"They only want one thing."

Location

I fish my hand in the bowl and pull out our psychology group’s topic.
Sigmund Freud’s Stages of Psychosexual Development.
We find it in our books.
Their chins sink to their chests.
“I’ll take the Genital Stage,” I say, knowing their uneducated fears.

Sex is taboo.
Fuck is a bad word.
You are a whore, slut, skank, floosey if you flirt,
If you touch yourself,
If you let someone touch you.
Don’t do it.
You’ll get pregnant.
And die.

People call me a whore for liking sex.
For finding what brings us into this world fascinating.
For loving the pleasures our bodies have to offer.
For losing my virginity at 16.

"Did he force you?"
Of course not.
But a part of me wants to say yes.
A part of me is twisted, confused by what they tell me.
A part of me feels like I have to say yes.
A part of me has been told, “They only want one thing.
They’ll do anything to get it.”

I curled up into a ball,
Wrapped myself in your blanket,
And thought.
Did I really want to?
I thought maybe I was too easy.
I was just another dumb whore.
I didn’t realize that the only reason I wasn’t saying yes was that part of me.
The words I had been taught my whole life,
Wrapping around my body,
Covering me from you,
Choking me,
Squeezing me.
I couldn’t breathe.
The words were keeping me from you.
I wanted you.
I wanted to be closer than ever before.
I loved you.
But the words.
They were the only case supporting “No.”
No scientific proof, no case study, no potential disease, no potential pregnancy.
Just words.

"Save it for marriage."
“Your body is a temple.”
“You can never be a virgin again.”
“They only want one thing.”
“Wait until you’re married.”

Said as if a piece of paper makes you love someone more.
As if being joined by law has some sort of magical ability to weld our souls closer than they were in that moment.
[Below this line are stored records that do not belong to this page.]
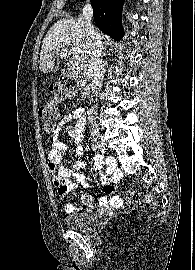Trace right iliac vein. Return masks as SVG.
<instances>
[{
    "instance_id": "63e3f726",
    "label": "right iliac vein",
    "mask_w": 195,
    "mask_h": 270,
    "mask_svg": "<svg viewBox=\"0 0 195 270\" xmlns=\"http://www.w3.org/2000/svg\"><path fill=\"white\" fill-rule=\"evenodd\" d=\"M93 140L95 142V145L99 148L101 153H105V146H104V141L98 131H94L92 133Z\"/></svg>"
}]
</instances>
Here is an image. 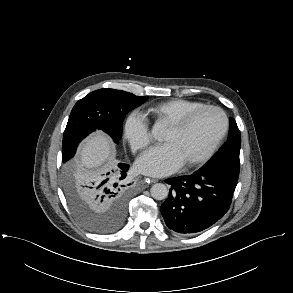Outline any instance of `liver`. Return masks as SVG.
<instances>
[{"label":"liver","mask_w":293,"mask_h":293,"mask_svg":"<svg viewBox=\"0 0 293 293\" xmlns=\"http://www.w3.org/2000/svg\"><path fill=\"white\" fill-rule=\"evenodd\" d=\"M112 159V146L103 133H97L88 138L81 148L80 162L86 171H98ZM92 174H95V172H92Z\"/></svg>","instance_id":"1"}]
</instances>
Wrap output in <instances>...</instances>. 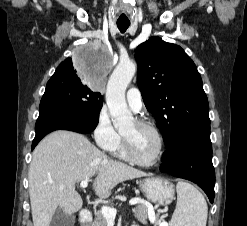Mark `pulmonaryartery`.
I'll return each instance as SVG.
<instances>
[{"instance_id":"pulmonary-artery-1","label":"pulmonary artery","mask_w":247,"mask_h":226,"mask_svg":"<svg viewBox=\"0 0 247 226\" xmlns=\"http://www.w3.org/2000/svg\"><path fill=\"white\" fill-rule=\"evenodd\" d=\"M128 105L134 112H139L142 108V96L138 88L132 87L126 93Z\"/></svg>"}]
</instances>
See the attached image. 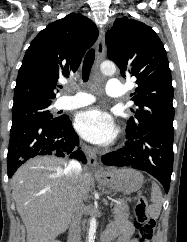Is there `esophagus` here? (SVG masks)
Listing matches in <instances>:
<instances>
[{
  "label": "esophagus",
  "mask_w": 187,
  "mask_h": 242,
  "mask_svg": "<svg viewBox=\"0 0 187 242\" xmlns=\"http://www.w3.org/2000/svg\"><path fill=\"white\" fill-rule=\"evenodd\" d=\"M104 37H105L104 30L100 29L98 41H97V44H96L97 63H99L104 56V52H105V39H104ZM86 153H87V158H88V164H89L90 168L92 169V171L102 172L103 169L98 162V159H97V156H96V153L94 152V150L87 147Z\"/></svg>",
  "instance_id": "esophagus-1"
}]
</instances>
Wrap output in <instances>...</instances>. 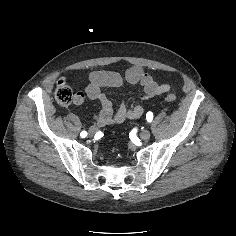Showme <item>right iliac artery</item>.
<instances>
[{
  "label": "right iliac artery",
  "mask_w": 236,
  "mask_h": 236,
  "mask_svg": "<svg viewBox=\"0 0 236 236\" xmlns=\"http://www.w3.org/2000/svg\"><path fill=\"white\" fill-rule=\"evenodd\" d=\"M80 136H81L82 138H85V137L87 136V132H86V131H82V132L80 133Z\"/></svg>",
  "instance_id": "82829eb1"
}]
</instances>
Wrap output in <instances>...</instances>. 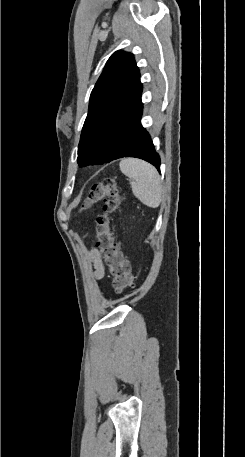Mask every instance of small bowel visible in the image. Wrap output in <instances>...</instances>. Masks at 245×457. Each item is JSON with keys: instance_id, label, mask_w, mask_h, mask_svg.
I'll list each match as a JSON object with an SVG mask.
<instances>
[{"instance_id": "1", "label": "small bowel", "mask_w": 245, "mask_h": 457, "mask_svg": "<svg viewBox=\"0 0 245 457\" xmlns=\"http://www.w3.org/2000/svg\"><path fill=\"white\" fill-rule=\"evenodd\" d=\"M91 257L94 265V275L97 279H100L104 276L105 269L99 251L95 248L92 249Z\"/></svg>"}]
</instances>
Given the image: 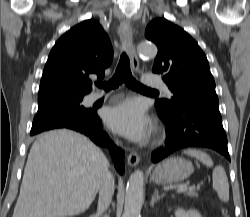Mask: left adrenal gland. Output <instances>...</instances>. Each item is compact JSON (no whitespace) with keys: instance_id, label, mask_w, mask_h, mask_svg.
Returning a JSON list of instances; mask_svg holds the SVG:
<instances>
[{"instance_id":"a2214340","label":"left adrenal gland","mask_w":250,"mask_h":217,"mask_svg":"<svg viewBox=\"0 0 250 217\" xmlns=\"http://www.w3.org/2000/svg\"><path fill=\"white\" fill-rule=\"evenodd\" d=\"M164 194L159 195V192L157 189L154 190V194L152 196V199L150 201V205L153 207L155 202H157L158 200H160L161 198H163Z\"/></svg>"}]
</instances>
You were the first to see me naked.
I felt so amazing. So free!
I loved you so much.
But the words.
The teachers, politicians, parents,
Spewing their bullshit,
Kept me from what I wanted.

I wanted to fuck.

I am so sorry.
It took me so long.

I listened to you say, “We don’t have to. It’s ok. I just really want to. But I can wait”
I wish those were the words that dominated, 
That wrapped around my body,
That pulled me closer to you instead of farther away.

I am so sorry.
It took me so long
To say, “Fuck what everyone else thinks,”
To finally do what I wanted to do,
To turn around,
To unwrap myself,
And have sex.

I was sixteen.
I was naked.
I had sex.
And it wasn’t rape.

"The body is a temple."
“Sex before marriage leads you straight to Hell.”
“Don’t touch those boys. Don’t lead them on.
They only want one thing.”
The words haunted me after that day.
After the ecstasy.
They kept me from what I really felt,
Who I really was.

Rape culture has two parts.
A girl, young and in love, has sex.
She is forced to regret it every night.
“Your body’s a temple.”
“Wait until marriage.”
“They only want one thing.”
They ignore the love.
She was in love.
She actually trusted him.
But this can’t be true!
Teenagers don’t know what love is!
That’s why the most celebrated love stories if all time are Romeo and Juliet and Titanic.

The big, fat-headed congressmen see teens having stronger relationships than their marriages.
They look down at their sweat-stained prostitutes and think of how much they hate their wives.
They go to work,
Sit inside those promising white pillars,
A symbol of the freedom only this country can offer,
And insist abstinence.
Abstinence will save our schools.
Abstinence will stop STDs.
Abstinence will cure the fucking world of impure thoughts.

They are wrong.

Was Eve so terrible when she didn’t resist temptation?
Of course she was.
They say so.

Children, drowned in religion, kept in an uneducated glass box,
Are desperate to know what’s going on.
They don’t know anything about the world around them.
All they want is a flicker of light after being kept in the dark for years.
And who’s there to blame when they tackle that light,
Grip on for dear life,
And create a fire?

The ones who say, “Abstinence is key.”
“Sex before marriage is a sin.”
“Don’t do it. You’ll go to Hell.”
“They only want one thing.”

Is it really that “one thing” adults are so afraid of?
Or is it their children potentially having stronger commitments with their high school sweethearts than they do with the one they share a bed with every single night?
Those insisting on abstinence programs in schools aren’t trying to prevent sex.
They are trying to trap their children in the same confused cage they were stuck in when all their superiors said, “They only want one thing.”
Where does the cycle end?
When do we start spreading the truth?

You don’t need a piece of paper to have sex.
You need love, commitment, trust.
And who’s to say you can’t find that at 16?